И уж так, видно, Небу было угодно, что доскакали они с верным и тоже постаревшим Даньша до того самого Сюньяна, где Ли Бо томился в темнице как «опасный преступник», купили там лодку и, подгоняемые течением Вечной Реки, направились на восток, где восходит солнце. И вновь судьба оказалась безжалостной к наивному романтичному поэту. Напряжение долгого перехода, осенние ветры, холодные бессонные ночи обострили слабость и болезнь, и Ли Бо еле добрался до Цзиньлина. О военном походе уже нечего было и думать. Сил хватило лишь на то, чтобы выйти за пределы городской стены и постоять у могилы Цзиньлиночки, о которой он не забыл. Он вытащил из связки рукописей стихи, когда-то ей посвященные, и сжег их, ритуально развеяв пепел над скудным холмиком, поросшим дикими травами.

Конец! Это был его последний в земной жизни шанс, а у него недостало сил воспользоваться им…

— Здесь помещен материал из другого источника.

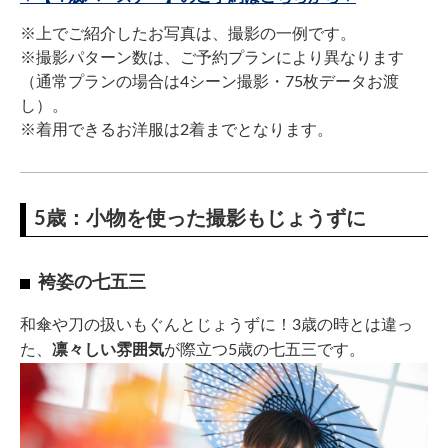
※上でご紹介したお写真は、撮影の一例です。
※撮影パターン数は、ご予約プランにより異なります
（通常プランの場合は4シーン撮影・75枚データお渡
し）。
※着用できるお洋服は2着までとなります。
5歳：小物を使った撮影もじょうずに
袴姿の七五三
和傘や刀の扱いもぐんとじょうずに！3歳の時とは違っ
た、
凛々しい雰囲気
が際立つ5歳の七五三です。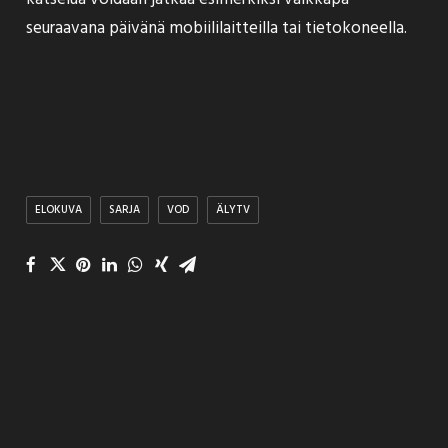
seuraavana päivänä mobiililaitteilla tai tietokoneella.
ELOKUVA
SARJA
VOD
ÄLYTV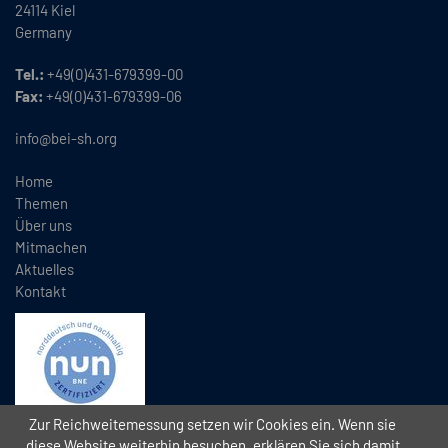
24114 Kiel
Germany
Tel.:
+49(0)431-679399-00
Fax:
+49(0)431-679399-06
info@bei-sh.org
Home
Themen
Über uns
Mitmachen
Aktuelles
Kontakt
Zur Reichweitemessung setzen wir Cookies ein. Wenn sie
diese Website weiterhin besuchen, erklären Sie sich damit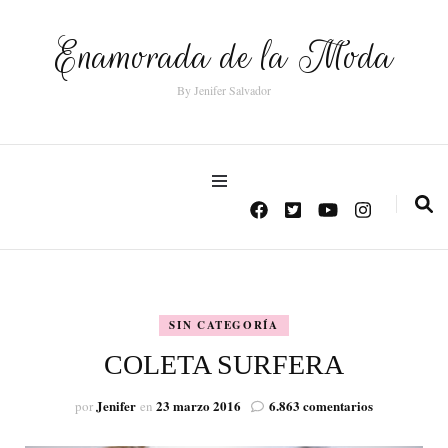
Enamorada de la Moda
By Jenifer Salvador
SIN CATEGORÍA
COLETA SURFERA
en
Jenifer
23 marzo 2016
6.863 comentarios
por
en
COLETA
SURFERA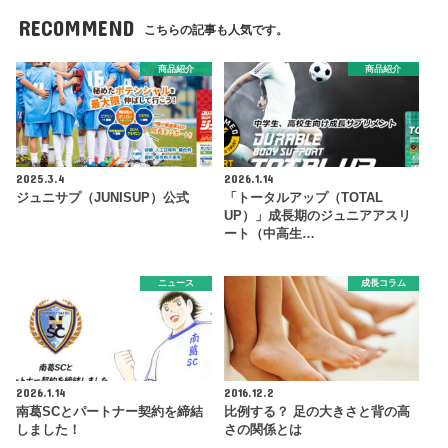
RECOMMEND
こちらの記事も人気です。
商品紹介
商品紹介
2025.3.4
2026.1.14
ジュニサプ（JUNISUP）公式
「トータルアップ（TOTAL
UP）」成長期のジュニアアスリ
ート（中高生…
ニュース
成長コラム
2026.1.14
2016.12.2
南葛SCとパートナー契約を締結
比例する？ 足の大きさと背の高
しました！
さの関係とは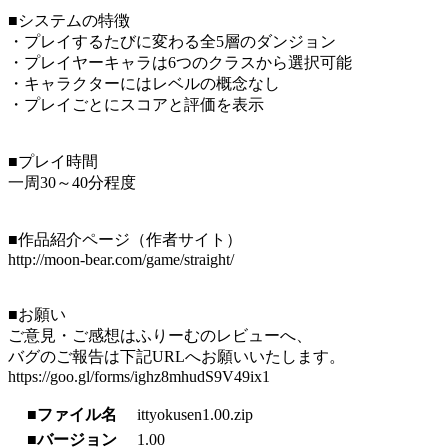
■システムの特徴
・プレイするたびに変わる全5層のダンジョン
・プレイヤーキャラは6つのクラスから選択可能
・キャラクターにはレベルの概念なし
・プレイごとにスコアと評価を表示
■プレイ時間
一周30～40分程度
■作品紹介ページ（作者サイト）
http://moon-bear.com/game/straight/
■お願い
ご意見・ご感想はふりーむのレビューへ、
バグのご報告は下記URLへお願いいたします。
https://goo.gl/forms/ighz8mhudS9V49ix1
■ファイル名
ittyokusen1.00.zip
■バージョン
1.00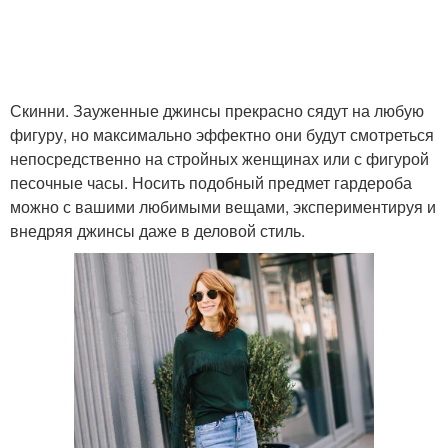
Скинни. Зауженные джинсы прекрасно сядут на любую
фигуру, но максимально эффектно они будут смотреться
непосредственно на стройных женщинах или с фигурой
песочные часы. Носить подобный предмет гардероба
можно с вашими любимыми вещами, экспериментируя и
внедряя джинсы даже в деловой стиль.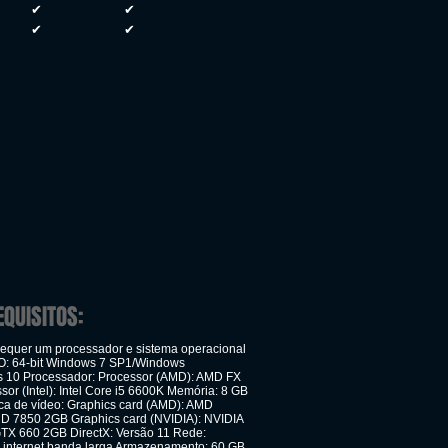
✔
✔
✔
✔
EQUISITOS:
quer um processador e sistema operacional
SO: 64-bit Windows 7 SP1/Windows
 10 Processador: Processor (AMD): AMD FX
or (Intel): Intel Core i5 6600K Memória: 8 GB
a de vídeo: Graphics card (AMD): AMD
 7850 2GB Graphics card (NVIDIA): NVIDIA
X 660 2GB DirectX: Versão 11 Rede:
internet banda larga Armazenamento: 60 GB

Уже был, наконец, посмертно амнистирован принц Юн-ван (в начале лета 762 года). Спустя время очередь дошла до его генералов, а уж потом до Ли Бо. Новый император Дайцзун, наследовавший скончавшимся скоропостижно и весьма подозрительно один за другим отцу и сыну (Сюаньцзун умер в пятый день 4-й луны 3-го года Баоин (762) в Палатах Священного Дракона в возрасте семидесяти восьми лет, и существует подозрение, что его убили по тайному приказу Суцзуна, который и сам умер через 13 дней в возрасте пятидесяти трех лет) и обозначивший девиз своего правления как «Широкая добродетель» (Гуандэ), почтил его придворным титулом «левого секретаря» (цзошии).

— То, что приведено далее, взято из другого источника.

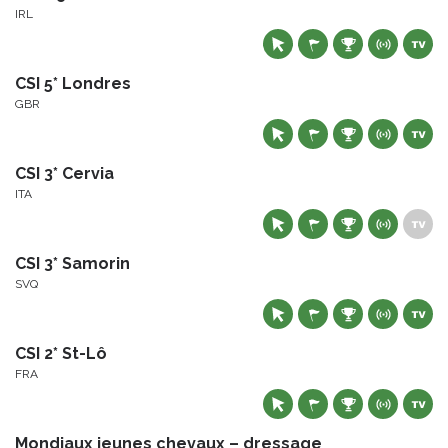
IRL
CSI 5* Londres
GBR
CSI 3* Cervia
ITA
CSI 3* Samorin
SVQ
CSI 2* St-Lô
FRA
Mondiaux jeunes chevaux – dressage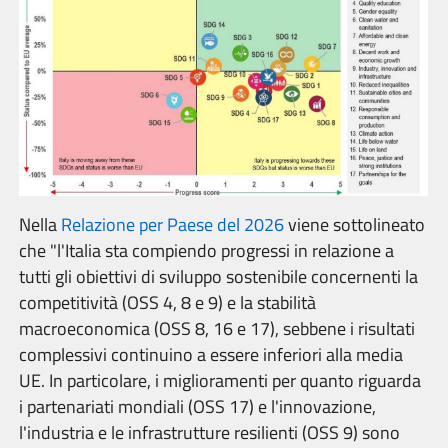
Nella
Relazione per Paese del 2026
viene sottolineato
che "l'Italia sta compiendo progressi in relazione a
tutti gli obiettivi di sviluppo sostenibile concernenti la
competitività (OSS 4, 8 e 9) e la stabilità
macroeconomica (OSS 8, 16 e 17), sebbene i risultati
complessivi continuino a essere inferiori alla media
UE. In particolare, i miglioramenti per quanto riguarda
i partenariati mondiali (OSS 17) e l'innovazione,
l'industria e le infrastrutture resilienti (OSS 9) sono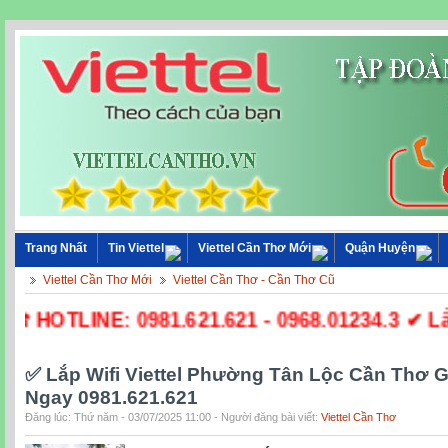
Trang Nhất
Tin Viettel
Viettel Cần Thơ Mới
Quận Huyện
Viettel Cần Thơ Mới
Viettel Cần Thơ - Cần Thơ Cũ
 HOTLINE: 0981.621.621 - 0968.01234.3 ✔ Lắp Đ
✅ Lắp Wifi Viettel Phường Tân Lộc Cần Thơ G
Ngay 0981.621.621
Đăng lúc: Thứ năm - 03/07/2025 11:00 - Người đăng bài viết:
Viettel Cần Thơ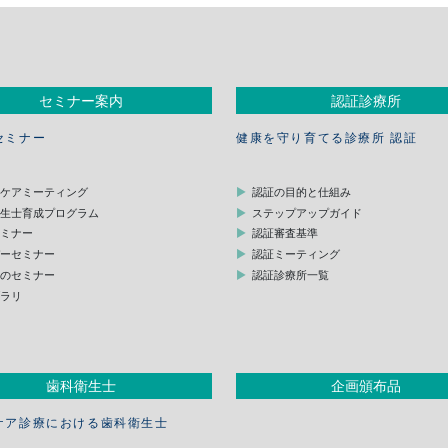
セミナー案内
認証診療所
セミナー
健康を守り育てる診療所 認証
スケアミーティング
認証の目的と仕組み
衛生士育成プログラム
ステップアップガイド
セミナー
認証審査基準
デーセミナー
認証ミーティング
他のセミナー
認証診療所一覧
ブラリ
歯科衛生士
企画頒布品
ケア診療における歯科衛生士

Успела ли дойти до поэта эта утишающая его мятежную душу весть (или не утишившая бы — уж слишком мал титул по сравнению с тем, на что замахивался Ли Бо)? Во всяком случае, почтительно указанный в надписи на надгробной плите, сделанной Фань Чуаньжэном в 817 году, титул не упоминается в «Предисловии к Собранию Соломенной хижины», написанном дядей поэта Ли Янбином сразу после его кончины[138].